The French President Has Described America Like a Rogue State
"We have to try to convince the United States to remain in the community of nations.”
Since his election last May, French President Emmanuel Macron has tried to, and maybe believed he could, bend Donald Trump’s convictions. Macron sought to turn the U.S. president away from nationalism, protectionism, and climate-change skepticism and toward his own vision of a world in which strong, sovereign nations collaborate to find multilateral solutions to transnational problems. At first he attempted to become Trump’s best friend. But now he approaches the U.S. president with a tone that sounds almost injured.

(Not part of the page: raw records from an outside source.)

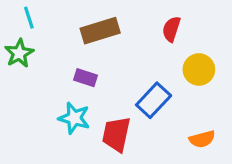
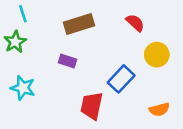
red semicircle: (171, 29) -> (135, 23), turned 114
cyan star: (74, 118) -> (23, 88), moved

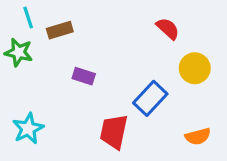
brown rectangle: (79, 24) -> (60, 30), moved, size x0.7
green star: (15, 42) -> (19, 52), turned -30
cyan star: (23, 88) -> (28, 129), moved, turned 30

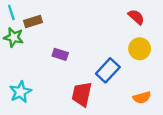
cyan line: (28, 17) -> (11, 12), moved
red semicircle: (168, 29) -> (136, 17), moved
brown rectangle: (60, 30) -> (33, 21), moved

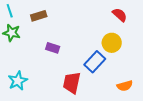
brown rectangle: (33, 21) -> (39, 16), moved
yellow circle: (140, 49) -> (112, 43), moved

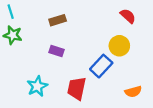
brown rectangle: (39, 16) -> (58, 20), moved
cyan star: (18, 81) -> (37, 86), moved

And on Thursday he made perhaps his starkest statement yet regarding his concerns about where Trump’s policies could lead the United States and the rest of the world.
During an appearance with Canadian Prime Minister Justin Trudeau before the leaders of the Group of Seven industrialized democracies gathered in Quebec, Emmanuel Macron didn’t just reflect on the policies that put Trump at odds with many of the other participants, though there are plenty of those. (See: Trump pulling out of the international Paris climate-change pact, withdrawing from the multilateral Iran nuclear agreement, and imposing steep steel and aluminum tariffs on Europe, Canada, and Mexico.) The leader of America’s oldest ally also stated that the U.S. needed to be persuaded to remain in the “community of nations”—to stay not in the narrow confines of the Paris accord or the Iran deal or some free-trade agreement with the European Union, not even in the broader transatlantic alliance, but in the broadest dimension of the civilized world.

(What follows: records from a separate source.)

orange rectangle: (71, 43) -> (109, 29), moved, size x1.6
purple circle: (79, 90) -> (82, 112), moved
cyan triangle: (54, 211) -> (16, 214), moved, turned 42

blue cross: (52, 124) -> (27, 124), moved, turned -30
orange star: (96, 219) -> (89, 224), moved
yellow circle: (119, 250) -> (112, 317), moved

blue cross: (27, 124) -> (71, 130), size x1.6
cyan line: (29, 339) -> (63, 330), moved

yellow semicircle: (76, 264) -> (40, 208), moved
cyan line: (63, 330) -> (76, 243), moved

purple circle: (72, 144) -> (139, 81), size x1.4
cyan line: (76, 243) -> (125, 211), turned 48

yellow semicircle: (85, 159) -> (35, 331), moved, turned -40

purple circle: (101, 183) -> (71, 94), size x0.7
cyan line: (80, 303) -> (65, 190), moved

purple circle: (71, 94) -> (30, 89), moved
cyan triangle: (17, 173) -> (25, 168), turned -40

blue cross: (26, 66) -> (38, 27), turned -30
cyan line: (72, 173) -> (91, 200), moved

The implication was that, left to his own devices, the American president might go rogue and defy both the values that bind his country with its allies and the international laws and norms that the United States, France, and other partners helped construct out of the ashes of World War II.
But in the effort to keep America in line, Macron said, according to his own translation of the remarks, “we must never sacrifice our interests or values.” On Friday, when Trump arrived in Quebec, the French president posted a video of the effort in action: Macron sitting snugly on a couch with the U.S. leader in an effort to keep “the dialogue alive” and “promote the interests of the French people, and all those who believe in a world we can build together.” (My colleague Krishnadev Calamur recently noted how, in the wake of Trump’s tariffs, Trudeau too has been characterizing the United States in ways that bring to mind a rogue state—contrasting the common sense and goodwill of the American people with the folly of the Trump administration.)

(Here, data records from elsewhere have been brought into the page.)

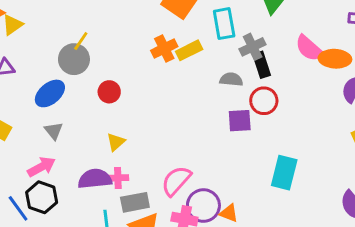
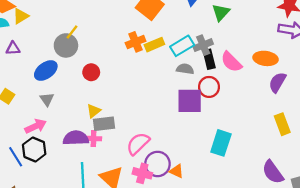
cyan rectangle: (224, 24) -> (182, 46), moved, turned 65
pink semicircle: (309, 48) -> (231, 62), moved
purple square: (240, 121) -> (190, 101), size x1.4
gray rectangle: (135, 202) -> (104, 124), moved

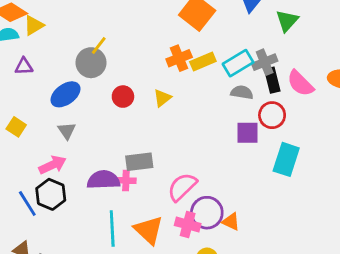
purple square: (190, 101) -> (247, 133), size x0.7
yellow triangle: (94, 111) -> (162, 98), moved
cyan rectangle: (221, 143) -> (286, 159), moved

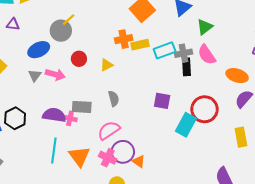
pink semicircle: (300, 83) -> (207, 55), moved
gray semicircle: (242, 92) -> (114, 99), moved, turned 56
red circle: (272, 115) -> (204, 109), moved, size x1.4
pink arrow: (53, 165) -> (55, 75), moved, turned 30

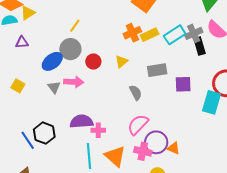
gray circle: (61, 31) -> (70, 49), moved
gray rectangle: (82, 107) -> (157, 70), moved
pink cross: (70, 118) -> (98, 130), moved

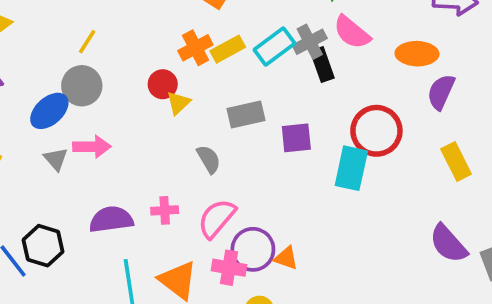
red circle: (93, 62) -> (163, 84), moved
pink cross: (98, 130) -> (165, 210), moved

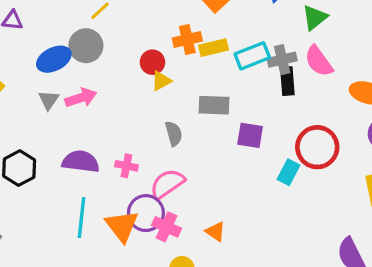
pink arrow: (92, 147) -> (81, 98), turned -32
cyan rectangle: (351, 168) -> (288, 172), size x0.7
purple circle: (253, 249) -> (146, 213), moved

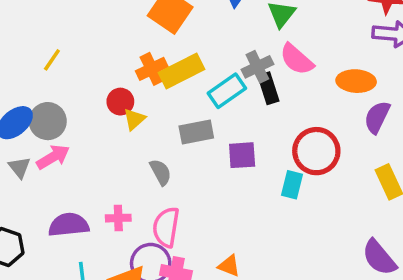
gray circle: (86, 46) -> (48, 121), moved
yellow rectangle: (213, 48) -> (181, 71), size x1.4
cyan rectangle: (252, 56) -> (227, 91), moved
pink semicircle: (167, 184) -> (166, 227), turned -33

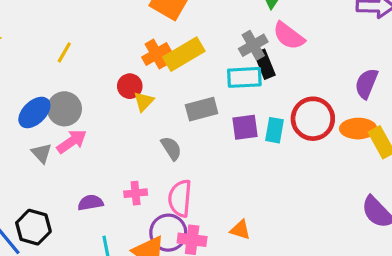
orange ellipse: (356, 81) -> (358, 129), moved
cyan rectangle: (227, 91) -> (244, 77), moved, turned 36
cyan rectangle: (292, 185) -> (275, 130), moved
purple semicircle: (69, 225) -> (90, 203), size x0.7

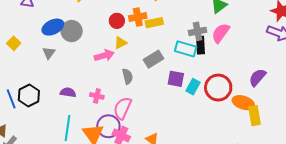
pink semicircle: (289, 36) -> (221, 33), turned 70
yellow rectangle: (184, 54) -> (154, 23), size x0.7
red circle: (130, 86) -> (117, 21), moved
gray rectangle: (202, 109) -> (154, 59), turned -36
pink arrow: (72, 141) -> (104, 55), moved

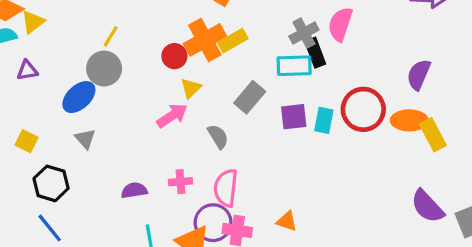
orange cross: (138, 17) -> (205, 40), size x1.4
gray circle: (72, 31) -> (104, 69), moved
black hexagon: (29, 95) -> (51, 183), moved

At his press conference with Trudeau, Macron called Trump’s tariffs, which risk plunging the United States and its allies into a spiraling trade tit-for-tat, “unilateral and illegal.” He warned that the United States was embracing isolationism and neglecting “its own history, its own values.” Ahead of the G7 meeting—which includes Canada, the United States, Japan, France, Italy, Germany, and the United Kingdom—he notedthat while Trump may not “mind being isolated,” the other “six countries represent [shared] values” and “true international force.” He vowed to “fight hegemony,” which he defined as the “survival of the fittest,” a concept he has previously associated with those who practice unilateralist foreign policy. “Hegemony,” Macron said, spells “the end of the rule of law.”
And Macron, it turns out, has company. On Friday, European Council President Donald Tusk, who warned days into the Trump administration that the new American president posed a threat to European unity, arrived in Quebec for the G7 summit and reported that the threat, in fact, was actually much bigger than that. The “rules-based international order is being challenged,” he argued—“not by the usual suspects, but by its main architect and guarantor: the U.S.”
“We cannot force the U.S. to change their minds,” Tusk noted. “At the same time, we will not stop trying to convince our American friends and President Trump that undermining this order makes no sense at all. Because it would only play into the hands of those who seek a new, post-West order, where liberal democracy and fundamental freedoms would cease to exist. This is in the interest of neither the U.S. nor Europe.”
This order and these values are worth fighting for, Tusk insisted. “They define our way of life.”